これらの貴重な経験を踏まえ、わたくしは現在、PCオペレーターやメールオペレーター、そして得意なフランス語を活かしたデータ入力補助など、いくつかの在宅業務をバランス良く掛け持ちさせていただいております。以前のように無理なスケジュールを組むことは決していたしません。週ごとに変動する家族の予定、特に幼稚園のイベントなどを慎重に考慮しながら、無理のない範囲で業務を引き受け、調整するよう心がけています。
特に、比較的ルーティンワークとして進められるデータ入力やメール対応と、より集中力を要する翻訳アシスタント業務の配分には、細心の注意を払うようになりました。もし急な用事が入ったとしても、ルーティンワークであれば比較的調整が利きやすいですし、翻訳業務も、例えば短期的なプロジェクトに限定するなど、自分なりの工夫を凝らしております。
ヨーロッパ、とりわけわたくしがこよなく愛するフランスでは、「アール・ド・ヴィーヴル」、すなわち「生活の芸術」という言葉があるように、人生そのものを豊かにする視点が何よりも重んじられますよね。仕事もまた、その豊かな人生を彩る大切な一部であるべきだと、わたしは固く信じております。無理に多くの業務を抱え込み、心身ともに疲弊してしまっては、せっかくのパラレルキャリアも、本末転倒となりかねませんものね。🇫🇷🥐
在宅でのお仕事や副業を検討されていらっしゃる皆さまの中には、わたくしと同じように、新たなキャリアを築きたいという意欲に燃えていらっしゃる方も、きっと少なくないでしょう。そんな皆さまには、ぜひともわたくしのこの拙い失敗談を、ほんの少しでも反面教師として活かしていただき、ご自身のライフスタイルに合った、心身ともに無理のないパラレルキャリアを構築していただきたいと、心から願ってやみません。

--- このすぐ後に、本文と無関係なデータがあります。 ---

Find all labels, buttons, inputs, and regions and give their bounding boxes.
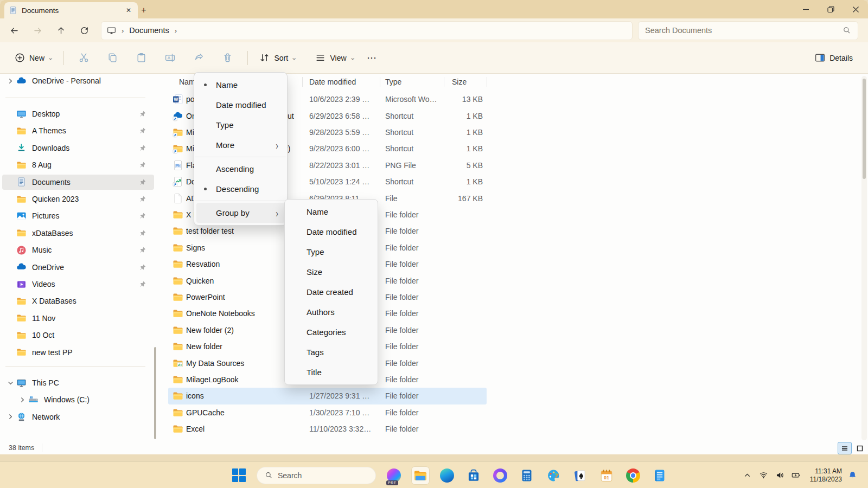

女性がご自分らしく輝ける働き方は、決して一つではありません。様々な選択肢の中から、ご自身にとって最も心地よいペースとバランスを見つけ出すことこそが、何よりも大切なのではないでしょうか。皆様がご自身の道を、優雅に、そしてしなやかに歩んでいかれることを、陰ながら心より応援しております。